* **What is required**
Pictures are to be left out; every line from the one with "Mask every instance of esophagus" through the end of the data must be transcribed exactly.

Collected data entries

>>>>>

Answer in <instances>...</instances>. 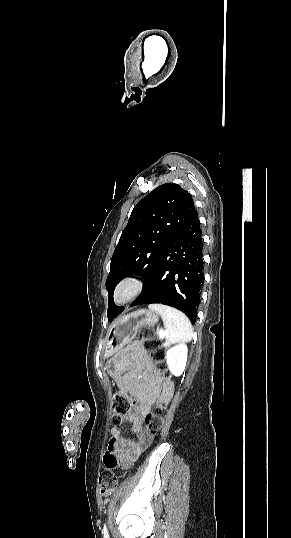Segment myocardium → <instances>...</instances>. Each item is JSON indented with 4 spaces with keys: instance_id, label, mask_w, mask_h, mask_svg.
<instances>
[{
    "instance_id": "f54148a6",
    "label": "myocardium",
    "mask_w": 291,
    "mask_h": 538,
    "mask_svg": "<svg viewBox=\"0 0 291 538\" xmlns=\"http://www.w3.org/2000/svg\"><path fill=\"white\" fill-rule=\"evenodd\" d=\"M144 282L137 276H127L115 286L112 299L117 305L126 304L141 294Z\"/></svg>"
}]
</instances>
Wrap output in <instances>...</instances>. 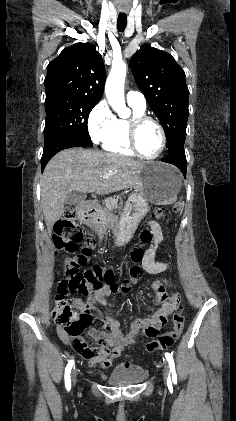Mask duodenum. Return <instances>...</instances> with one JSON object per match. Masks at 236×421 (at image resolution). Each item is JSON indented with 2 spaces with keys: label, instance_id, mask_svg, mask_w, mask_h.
I'll use <instances>...</instances> for the list:
<instances>
[{
  "label": "duodenum",
  "instance_id": "1",
  "mask_svg": "<svg viewBox=\"0 0 236 421\" xmlns=\"http://www.w3.org/2000/svg\"><path fill=\"white\" fill-rule=\"evenodd\" d=\"M96 211H97V204L95 201L91 199H85L81 201L77 207L78 218L82 223L86 225H92L95 223ZM163 300L166 304L164 309H168L169 303L167 302V300H165V298H163ZM146 328H147L146 325H141L139 327H136L135 329H133V335L137 334L139 330L141 329L145 330ZM106 342L108 345H114L117 343H120L121 345H125L129 342V339L122 336L117 327L113 325H109Z\"/></svg>",
  "mask_w": 236,
  "mask_h": 421
}]
</instances>
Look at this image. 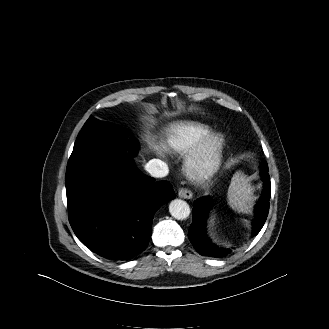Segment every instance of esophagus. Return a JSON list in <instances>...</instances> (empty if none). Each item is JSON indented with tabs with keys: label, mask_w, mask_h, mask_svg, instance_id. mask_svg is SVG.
Segmentation results:
<instances>
[{
	"label": "esophagus",
	"mask_w": 329,
	"mask_h": 329,
	"mask_svg": "<svg viewBox=\"0 0 329 329\" xmlns=\"http://www.w3.org/2000/svg\"><path fill=\"white\" fill-rule=\"evenodd\" d=\"M178 196L180 198H184V199H191L193 196V193L188 189L180 188L178 191Z\"/></svg>",
	"instance_id": "1"
}]
</instances>
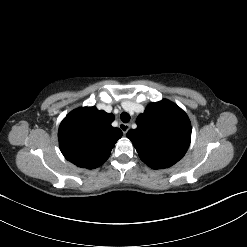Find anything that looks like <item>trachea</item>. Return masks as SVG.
I'll use <instances>...</instances> for the list:
<instances>
[{
  "instance_id": "obj_1",
  "label": "trachea",
  "mask_w": 247,
  "mask_h": 247,
  "mask_svg": "<svg viewBox=\"0 0 247 247\" xmlns=\"http://www.w3.org/2000/svg\"><path fill=\"white\" fill-rule=\"evenodd\" d=\"M120 118H121L122 122H124V123H128L130 121V115L126 112H123L120 115Z\"/></svg>"
}]
</instances>
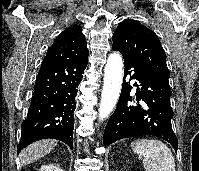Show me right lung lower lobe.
Listing matches in <instances>:
<instances>
[{
  "instance_id": "obj_1",
  "label": "right lung lower lobe",
  "mask_w": 199,
  "mask_h": 171,
  "mask_svg": "<svg viewBox=\"0 0 199 171\" xmlns=\"http://www.w3.org/2000/svg\"><path fill=\"white\" fill-rule=\"evenodd\" d=\"M88 57L78 61L42 63L34 87L27 119L22 123L17 153L46 138L73 148L76 95Z\"/></svg>"
}]
</instances>
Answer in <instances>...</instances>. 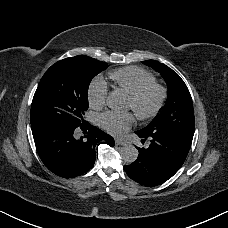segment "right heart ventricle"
<instances>
[{"label": "right heart ventricle", "mask_w": 228, "mask_h": 228, "mask_svg": "<svg viewBox=\"0 0 228 228\" xmlns=\"http://www.w3.org/2000/svg\"><path fill=\"white\" fill-rule=\"evenodd\" d=\"M107 75L114 82L116 92H124L127 96H131L155 82L149 72L139 67L109 71Z\"/></svg>", "instance_id": "obj_1"}]
</instances>
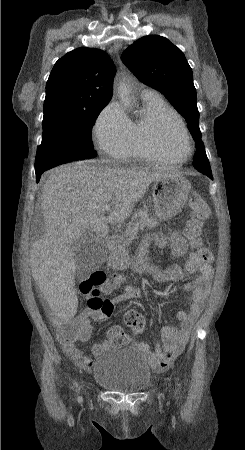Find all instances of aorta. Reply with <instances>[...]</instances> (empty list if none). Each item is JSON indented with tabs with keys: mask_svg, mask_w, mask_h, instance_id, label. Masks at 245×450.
<instances>
[{
	"mask_svg": "<svg viewBox=\"0 0 245 450\" xmlns=\"http://www.w3.org/2000/svg\"><path fill=\"white\" fill-rule=\"evenodd\" d=\"M118 95L123 103H126L129 96V89L128 86L122 82L119 84L117 89Z\"/></svg>",
	"mask_w": 245,
	"mask_h": 450,
	"instance_id": "obj_1",
	"label": "aorta"
}]
</instances>
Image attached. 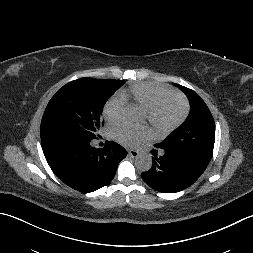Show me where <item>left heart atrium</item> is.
<instances>
[{
	"label": "left heart atrium",
	"mask_w": 253,
	"mask_h": 253,
	"mask_svg": "<svg viewBox=\"0 0 253 253\" xmlns=\"http://www.w3.org/2000/svg\"><path fill=\"white\" fill-rule=\"evenodd\" d=\"M113 135L119 142L132 146L137 144L140 140L150 137L151 132L145 126L138 128L118 126L114 128Z\"/></svg>",
	"instance_id": "39dd6f15"
}]
</instances>
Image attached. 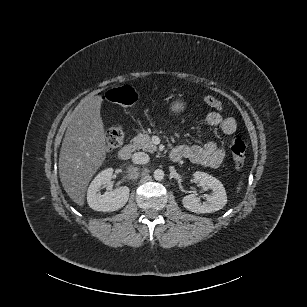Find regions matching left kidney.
<instances>
[{
    "mask_svg": "<svg viewBox=\"0 0 307 307\" xmlns=\"http://www.w3.org/2000/svg\"><path fill=\"white\" fill-rule=\"evenodd\" d=\"M194 176L195 180L198 181L199 185L204 189H212V195L209 196L204 203L196 199L194 194L184 196L181 200L183 207L197 214L212 213L222 209L227 203V196L222 183L206 173L196 172Z\"/></svg>",
    "mask_w": 307,
    "mask_h": 307,
    "instance_id": "5707ae66",
    "label": "left kidney"
}]
</instances>
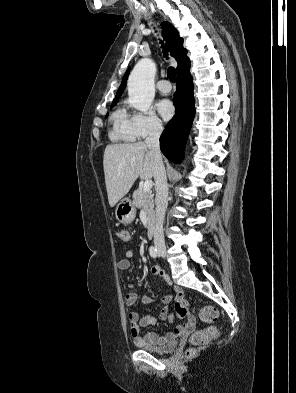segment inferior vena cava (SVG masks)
Masks as SVG:
<instances>
[{
    "mask_svg": "<svg viewBox=\"0 0 296 393\" xmlns=\"http://www.w3.org/2000/svg\"><path fill=\"white\" fill-rule=\"evenodd\" d=\"M163 131L162 124L154 122L149 130L148 137L145 140L154 155V180H155V204H156V225L154 230V244L158 247H165L163 222L167 208L168 183L165 167L159 146V138Z\"/></svg>",
    "mask_w": 296,
    "mask_h": 393,
    "instance_id": "inferior-vena-cava-1",
    "label": "inferior vena cava"
}]
</instances>
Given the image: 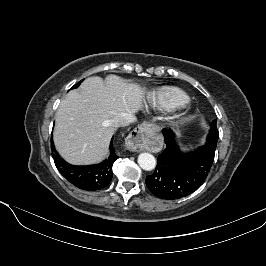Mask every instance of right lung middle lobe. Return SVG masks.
I'll list each match as a JSON object with an SVG mask.
<instances>
[{"label":"right lung middle lobe","mask_w":266,"mask_h":266,"mask_svg":"<svg viewBox=\"0 0 266 266\" xmlns=\"http://www.w3.org/2000/svg\"><path fill=\"white\" fill-rule=\"evenodd\" d=\"M82 81H83V80H82ZM82 81H81V82H82ZM78 85H80V82H79L78 84L74 85L71 89L78 87Z\"/></svg>","instance_id":"1"}]
</instances>
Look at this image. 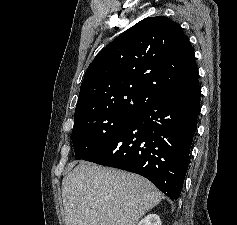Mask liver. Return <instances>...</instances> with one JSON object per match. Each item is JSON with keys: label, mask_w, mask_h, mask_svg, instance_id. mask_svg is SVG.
I'll list each match as a JSON object with an SVG mask.
<instances>
[{"label": "liver", "mask_w": 237, "mask_h": 225, "mask_svg": "<svg viewBox=\"0 0 237 225\" xmlns=\"http://www.w3.org/2000/svg\"><path fill=\"white\" fill-rule=\"evenodd\" d=\"M65 225H136L162 199L147 179L80 162L62 180Z\"/></svg>", "instance_id": "1"}]
</instances>
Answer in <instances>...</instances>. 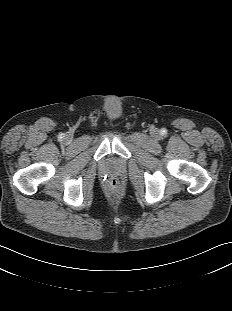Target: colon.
<instances>
[{"label":"colon","mask_w":232,"mask_h":311,"mask_svg":"<svg viewBox=\"0 0 232 311\" xmlns=\"http://www.w3.org/2000/svg\"><path fill=\"white\" fill-rule=\"evenodd\" d=\"M108 189L111 193L118 192V189H119L118 182L116 180H111L108 184Z\"/></svg>","instance_id":"obj_1"}]
</instances>
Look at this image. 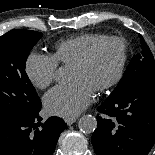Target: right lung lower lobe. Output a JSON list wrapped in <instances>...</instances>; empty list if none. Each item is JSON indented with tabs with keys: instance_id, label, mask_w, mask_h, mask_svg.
Segmentation results:
<instances>
[{
	"instance_id": "right-lung-lower-lobe-1",
	"label": "right lung lower lobe",
	"mask_w": 155,
	"mask_h": 155,
	"mask_svg": "<svg viewBox=\"0 0 155 155\" xmlns=\"http://www.w3.org/2000/svg\"><path fill=\"white\" fill-rule=\"evenodd\" d=\"M38 113L24 119H0V155H53L67 125L59 117H50L39 129Z\"/></svg>"
}]
</instances>
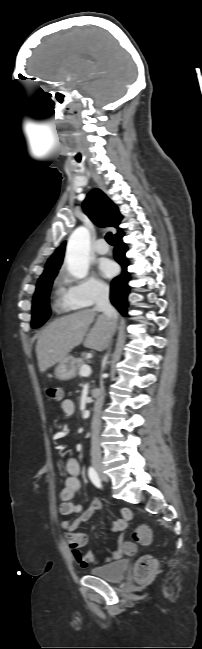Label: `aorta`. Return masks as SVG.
Returning a JSON list of instances; mask_svg holds the SVG:
<instances>
[{
	"mask_svg": "<svg viewBox=\"0 0 202 649\" xmlns=\"http://www.w3.org/2000/svg\"><path fill=\"white\" fill-rule=\"evenodd\" d=\"M90 234L85 227L77 228L70 236L66 250V267L78 279L88 275L90 264Z\"/></svg>",
	"mask_w": 202,
	"mask_h": 649,
	"instance_id": "1",
	"label": "aorta"
}]
</instances>
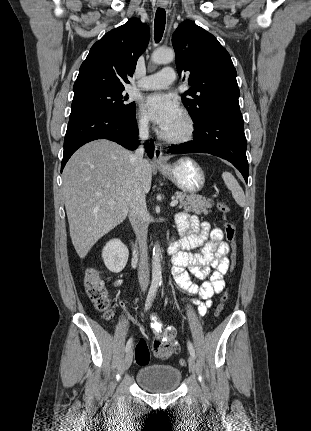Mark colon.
<instances>
[{"mask_svg": "<svg viewBox=\"0 0 311 431\" xmlns=\"http://www.w3.org/2000/svg\"><path fill=\"white\" fill-rule=\"evenodd\" d=\"M219 212L223 216V227L224 235L227 243L231 247L229 268L233 271L237 266V248H236V226L228 218L230 213V206L225 202H219L217 204ZM84 286L86 293L92 301L95 309L105 318L106 320H112L114 318V309L110 299L105 291L100 272L97 268H88L84 273ZM228 300V292H224L221 297L220 303L216 308V314H220L223 310L226 301ZM152 351L158 358H168L177 351V344L174 341L167 340L165 338L157 339L152 345ZM150 360V351L147 343L144 340H140L135 350V361L138 365L143 366L148 364ZM180 366L186 365L185 359L179 360Z\"/></svg>", "mask_w": 311, "mask_h": 431, "instance_id": "1", "label": "colon"}]
</instances>
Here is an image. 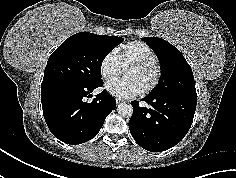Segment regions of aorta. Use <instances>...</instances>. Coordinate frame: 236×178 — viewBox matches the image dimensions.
<instances>
[{"instance_id":"obj_1","label":"aorta","mask_w":236,"mask_h":178,"mask_svg":"<svg viewBox=\"0 0 236 178\" xmlns=\"http://www.w3.org/2000/svg\"><path fill=\"white\" fill-rule=\"evenodd\" d=\"M118 114L123 118H129L133 114V107L128 103H121L117 107Z\"/></svg>"}]
</instances>
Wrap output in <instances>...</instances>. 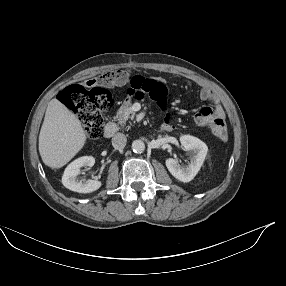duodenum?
<instances>
[{"label": "duodenum", "instance_id": "obj_1", "mask_svg": "<svg viewBox=\"0 0 286 286\" xmlns=\"http://www.w3.org/2000/svg\"><path fill=\"white\" fill-rule=\"evenodd\" d=\"M117 132V125L114 122H109L106 124L104 131H103V135L106 138H111L113 137Z\"/></svg>", "mask_w": 286, "mask_h": 286}]
</instances>
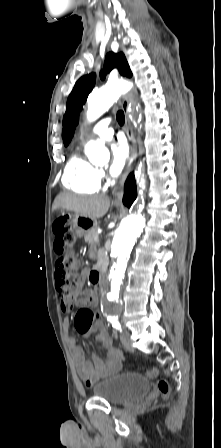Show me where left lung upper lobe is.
<instances>
[{"label": "left lung upper lobe", "mask_w": 221, "mask_h": 448, "mask_svg": "<svg viewBox=\"0 0 221 448\" xmlns=\"http://www.w3.org/2000/svg\"><path fill=\"white\" fill-rule=\"evenodd\" d=\"M114 67H117L120 74L131 77L128 62L123 53H108L105 58L104 70L100 72V78L104 79L106 73H109ZM96 74L92 73L81 77L75 84L73 91L67 100V110L63 118L62 137L64 145L67 146L71 141L74 130L79 121V114L86 102L87 96L95 85Z\"/></svg>", "instance_id": "1"}]
</instances>
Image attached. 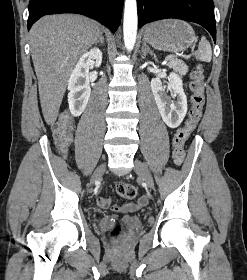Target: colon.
Wrapping results in <instances>:
<instances>
[{
	"instance_id": "1",
	"label": "colon",
	"mask_w": 247,
	"mask_h": 280,
	"mask_svg": "<svg viewBox=\"0 0 247 280\" xmlns=\"http://www.w3.org/2000/svg\"><path fill=\"white\" fill-rule=\"evenodd\" d=\"M191 95V108L189 110L188 118L185 124L180 127L172 140V158L176 165H181L185 159L184 145L191 133L198 125L203 112L205 104L204 95V74L203 69L199 65L191 73L190 79ZM53 136L58 148L64 152L72 142V117L67 112H62L56 123L53 126ZM117 193L125 199H133L137 196V189L130 183L121 182L117 185ZM101 205H104V201H100ZM123 232L121 225H115L110 234L112 238L118 239Z\"/></svg>"
}]
</instances>
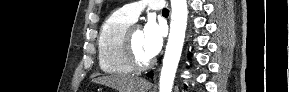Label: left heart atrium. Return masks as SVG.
Wrapping results in <instances>:
<instances>
[{
	"label": "left heart atrium",
	"mask_w": 289,
	"mask_h": 92,
	"mask_svg": "<svg viewBox=\"0 0 289 92\" xmlns=\"http://www.w3.org/2000/svg\"><path fill=\"white\" fill-rule=\"evenodd\" d=\"M164 27L153 18L148 19L143 29L144 47L151 58L156 56L163 44Z\"/></svg>",
	"instance_id": "1"
}]
</instances>
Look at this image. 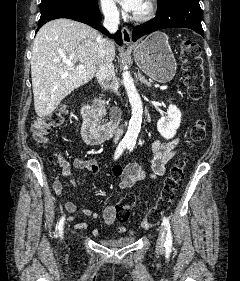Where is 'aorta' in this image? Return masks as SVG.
Here are the masks:
<instances>
[{"label":"aorta","instance_id":"aorta-1","mask_svg":"<svg viewBox=\"0 0 240 281\" xmlns=\"http://www.w3.org/2000/svg\"><path fill=\"white\" fill-rule=\"evenodd\" d=\"M122 78V82L125 86L132 109V116L129 121V126L124 140L127 143H135L140 132L142 123V101L134 85V81L131 77V74L128 71H125L122 75Z\"/></svg>","mask_w":240,"mask_h":281}]
</instances>
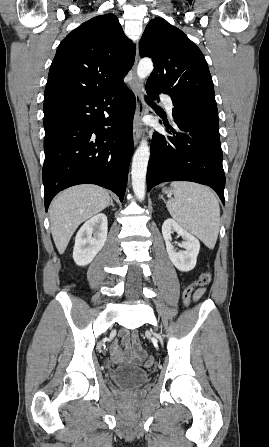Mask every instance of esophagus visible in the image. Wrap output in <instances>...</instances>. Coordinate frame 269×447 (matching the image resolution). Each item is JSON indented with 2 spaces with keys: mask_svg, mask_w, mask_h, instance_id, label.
Returning a JSON list of instances; mask_svg holds the SVG:
<instances>
[{
  "mask_svg": "<svg viewBox=\"0 0 269 447\" xmlns=\"http://www.w3.org/2000/svg\"><path fill=\"white\" fill-rule=\"evenodd\" d=\"M139 59V49L138 45L136 47V56H135V62L132 67V80H131V90L134 92L135 99H136V110L133 120V138H134V145H137L141 136H142V117L144 114L145 106L143 103L142 93H141V85L138 81L137 75H136V69H137V63Z\"/></svg>",
  "mask_w": 269,
  "mask_h": 447,
  "instance_id": "1",
  "label": "esophagus"
}]
</instances>
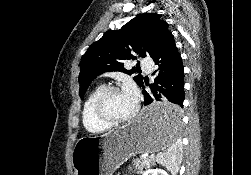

<<<<<

* **Result of this task**
Mask every instance of esophagus visible in the image. Wrap output in <instances>...</instances>. Coordinate frame 269×447 (matching the image resolution). Each item is JSON indented with 2 spaces with keys: mask_svg, mask_w, mask_h, instance_id, label.
Returning a JSON list of instances; mask_svg holds the SVG:
<instances>
[{
  "mask_svg": "<svg viewBox=\"0 0 269 447\" xmlns=\"http://www.w3.org/2000/svg\"><path fill=\"white\" fill-rule=\"evenodd\" d=\"M139 59V49L138 45L136 47V56H135V62L132 67V80H131V90L134 92L135 99H136V110L133 120V138H134V145H137L141 136H142V117L144 114L145 106L143 103L142 93H141V85L138 81L137 75H136V69H137V63Z\"/></svg>",
  "mask_w": 269,
  "mask_h": 447,
  "instance_id": "1",
  "label": "esophagus"
}]
</instances>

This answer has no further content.